Scan the entries below and say how many lines contain "بخار". Write only the number.

*** Begin section ***

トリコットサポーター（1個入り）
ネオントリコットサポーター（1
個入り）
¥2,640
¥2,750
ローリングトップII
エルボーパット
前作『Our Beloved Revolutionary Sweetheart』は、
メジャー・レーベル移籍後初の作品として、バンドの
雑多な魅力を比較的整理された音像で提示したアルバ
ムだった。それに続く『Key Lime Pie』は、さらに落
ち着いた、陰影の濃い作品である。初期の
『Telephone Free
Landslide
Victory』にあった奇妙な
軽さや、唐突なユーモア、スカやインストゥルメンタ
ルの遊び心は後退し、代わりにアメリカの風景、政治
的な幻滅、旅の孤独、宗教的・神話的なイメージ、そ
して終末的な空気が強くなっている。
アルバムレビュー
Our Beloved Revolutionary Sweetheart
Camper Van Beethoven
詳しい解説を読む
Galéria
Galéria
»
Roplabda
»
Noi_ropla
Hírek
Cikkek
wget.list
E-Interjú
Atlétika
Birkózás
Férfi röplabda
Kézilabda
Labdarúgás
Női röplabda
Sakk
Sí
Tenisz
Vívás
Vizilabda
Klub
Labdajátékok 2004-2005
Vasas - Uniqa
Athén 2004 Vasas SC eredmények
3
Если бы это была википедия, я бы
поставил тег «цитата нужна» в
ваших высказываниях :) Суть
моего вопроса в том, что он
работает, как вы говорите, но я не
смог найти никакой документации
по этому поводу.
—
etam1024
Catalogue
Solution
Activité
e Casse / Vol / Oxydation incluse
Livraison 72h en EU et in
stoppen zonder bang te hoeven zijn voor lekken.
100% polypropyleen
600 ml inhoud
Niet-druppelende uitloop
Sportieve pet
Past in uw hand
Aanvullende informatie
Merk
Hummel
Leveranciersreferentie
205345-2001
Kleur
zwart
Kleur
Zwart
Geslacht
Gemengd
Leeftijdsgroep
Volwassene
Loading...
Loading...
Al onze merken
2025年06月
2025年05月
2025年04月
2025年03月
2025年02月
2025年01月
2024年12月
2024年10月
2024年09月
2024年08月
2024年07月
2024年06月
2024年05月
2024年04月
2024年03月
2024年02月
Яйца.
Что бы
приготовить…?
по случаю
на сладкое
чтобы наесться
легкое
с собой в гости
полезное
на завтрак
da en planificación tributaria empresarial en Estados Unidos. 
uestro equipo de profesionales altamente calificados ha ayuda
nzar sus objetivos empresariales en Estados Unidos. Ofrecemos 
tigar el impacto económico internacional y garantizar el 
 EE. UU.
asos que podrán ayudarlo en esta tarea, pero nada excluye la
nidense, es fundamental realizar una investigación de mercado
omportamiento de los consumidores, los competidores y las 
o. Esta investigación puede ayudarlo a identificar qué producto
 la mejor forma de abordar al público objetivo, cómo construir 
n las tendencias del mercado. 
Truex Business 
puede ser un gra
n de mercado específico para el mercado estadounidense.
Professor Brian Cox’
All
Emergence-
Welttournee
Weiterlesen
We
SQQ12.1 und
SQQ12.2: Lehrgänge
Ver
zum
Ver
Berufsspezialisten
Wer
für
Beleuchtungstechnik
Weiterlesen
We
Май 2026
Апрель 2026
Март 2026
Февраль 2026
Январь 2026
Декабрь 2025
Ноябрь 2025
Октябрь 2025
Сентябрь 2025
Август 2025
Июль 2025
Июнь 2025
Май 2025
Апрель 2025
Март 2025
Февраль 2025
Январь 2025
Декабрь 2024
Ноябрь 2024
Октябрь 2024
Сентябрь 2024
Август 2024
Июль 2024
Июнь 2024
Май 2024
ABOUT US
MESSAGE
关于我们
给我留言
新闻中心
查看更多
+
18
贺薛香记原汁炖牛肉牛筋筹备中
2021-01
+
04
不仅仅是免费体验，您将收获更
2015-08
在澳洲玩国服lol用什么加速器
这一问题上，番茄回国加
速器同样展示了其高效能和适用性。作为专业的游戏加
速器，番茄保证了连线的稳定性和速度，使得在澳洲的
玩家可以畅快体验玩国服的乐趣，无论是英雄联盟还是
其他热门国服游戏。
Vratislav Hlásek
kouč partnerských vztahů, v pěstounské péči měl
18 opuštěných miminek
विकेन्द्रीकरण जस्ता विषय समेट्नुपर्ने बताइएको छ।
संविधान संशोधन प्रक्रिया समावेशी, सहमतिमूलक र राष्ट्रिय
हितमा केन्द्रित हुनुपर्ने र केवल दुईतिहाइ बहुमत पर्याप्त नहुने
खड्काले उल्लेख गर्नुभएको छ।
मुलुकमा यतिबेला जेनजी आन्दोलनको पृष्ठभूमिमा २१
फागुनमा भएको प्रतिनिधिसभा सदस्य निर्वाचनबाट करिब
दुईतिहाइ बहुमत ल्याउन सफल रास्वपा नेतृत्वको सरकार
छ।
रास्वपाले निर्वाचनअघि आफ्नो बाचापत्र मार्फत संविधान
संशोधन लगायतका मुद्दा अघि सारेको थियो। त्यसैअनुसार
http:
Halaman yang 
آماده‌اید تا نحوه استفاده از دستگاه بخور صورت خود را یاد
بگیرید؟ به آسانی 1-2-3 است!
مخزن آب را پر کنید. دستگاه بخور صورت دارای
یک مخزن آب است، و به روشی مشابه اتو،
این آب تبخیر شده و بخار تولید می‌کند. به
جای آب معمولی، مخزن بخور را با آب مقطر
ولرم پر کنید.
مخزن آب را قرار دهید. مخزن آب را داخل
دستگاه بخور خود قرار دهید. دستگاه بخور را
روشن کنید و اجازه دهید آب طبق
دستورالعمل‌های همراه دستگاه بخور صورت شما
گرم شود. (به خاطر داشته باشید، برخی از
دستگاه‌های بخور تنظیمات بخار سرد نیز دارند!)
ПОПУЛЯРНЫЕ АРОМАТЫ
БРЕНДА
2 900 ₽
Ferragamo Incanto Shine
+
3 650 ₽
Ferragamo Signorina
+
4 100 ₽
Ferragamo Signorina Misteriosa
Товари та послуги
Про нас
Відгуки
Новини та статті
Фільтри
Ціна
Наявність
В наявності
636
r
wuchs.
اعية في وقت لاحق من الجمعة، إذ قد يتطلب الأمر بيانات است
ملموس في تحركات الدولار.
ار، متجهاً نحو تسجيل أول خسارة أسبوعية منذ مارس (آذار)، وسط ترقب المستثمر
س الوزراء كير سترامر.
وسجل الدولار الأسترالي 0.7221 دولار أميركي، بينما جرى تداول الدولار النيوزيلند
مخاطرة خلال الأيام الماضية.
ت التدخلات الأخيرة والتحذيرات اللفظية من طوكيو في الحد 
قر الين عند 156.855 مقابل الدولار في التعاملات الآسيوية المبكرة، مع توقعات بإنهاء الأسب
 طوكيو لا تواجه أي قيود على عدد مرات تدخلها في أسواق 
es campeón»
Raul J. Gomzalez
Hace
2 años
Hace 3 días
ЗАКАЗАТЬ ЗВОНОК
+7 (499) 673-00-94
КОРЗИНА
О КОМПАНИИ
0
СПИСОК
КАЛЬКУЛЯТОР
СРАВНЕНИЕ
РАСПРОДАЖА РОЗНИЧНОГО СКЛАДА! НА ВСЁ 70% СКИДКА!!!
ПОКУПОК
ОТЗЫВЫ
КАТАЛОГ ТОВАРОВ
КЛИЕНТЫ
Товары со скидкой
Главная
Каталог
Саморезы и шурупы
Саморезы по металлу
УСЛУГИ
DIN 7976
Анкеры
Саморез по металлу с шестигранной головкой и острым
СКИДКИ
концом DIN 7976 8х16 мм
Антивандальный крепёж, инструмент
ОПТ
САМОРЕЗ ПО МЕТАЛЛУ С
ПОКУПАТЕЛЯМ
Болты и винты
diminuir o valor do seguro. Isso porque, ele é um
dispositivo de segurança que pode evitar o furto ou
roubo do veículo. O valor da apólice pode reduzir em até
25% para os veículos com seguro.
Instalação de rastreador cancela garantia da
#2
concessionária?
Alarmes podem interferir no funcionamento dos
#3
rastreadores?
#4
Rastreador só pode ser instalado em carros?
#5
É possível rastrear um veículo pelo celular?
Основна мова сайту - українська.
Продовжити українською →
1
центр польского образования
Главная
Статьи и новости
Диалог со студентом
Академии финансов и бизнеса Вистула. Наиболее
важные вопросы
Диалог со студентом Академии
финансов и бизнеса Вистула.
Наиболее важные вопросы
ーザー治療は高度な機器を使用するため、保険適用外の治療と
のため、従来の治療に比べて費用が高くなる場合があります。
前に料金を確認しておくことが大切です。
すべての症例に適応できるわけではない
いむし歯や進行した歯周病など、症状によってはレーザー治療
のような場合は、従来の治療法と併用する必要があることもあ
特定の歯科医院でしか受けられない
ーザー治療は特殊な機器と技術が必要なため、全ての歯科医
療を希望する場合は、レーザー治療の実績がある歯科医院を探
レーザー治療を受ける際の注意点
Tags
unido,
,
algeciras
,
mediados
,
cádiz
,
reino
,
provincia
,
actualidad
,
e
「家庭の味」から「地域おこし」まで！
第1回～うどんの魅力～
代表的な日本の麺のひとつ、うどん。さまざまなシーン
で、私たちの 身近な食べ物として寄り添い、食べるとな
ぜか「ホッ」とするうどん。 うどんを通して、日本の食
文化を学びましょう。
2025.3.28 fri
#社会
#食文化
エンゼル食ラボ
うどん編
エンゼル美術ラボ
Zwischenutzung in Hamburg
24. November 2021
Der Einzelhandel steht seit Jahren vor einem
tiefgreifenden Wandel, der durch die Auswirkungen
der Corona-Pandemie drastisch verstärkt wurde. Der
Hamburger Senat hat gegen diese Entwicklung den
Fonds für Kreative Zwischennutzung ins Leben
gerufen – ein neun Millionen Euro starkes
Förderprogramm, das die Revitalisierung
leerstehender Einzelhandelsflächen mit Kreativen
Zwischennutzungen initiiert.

*** End section ***

- Answer to this exercise
2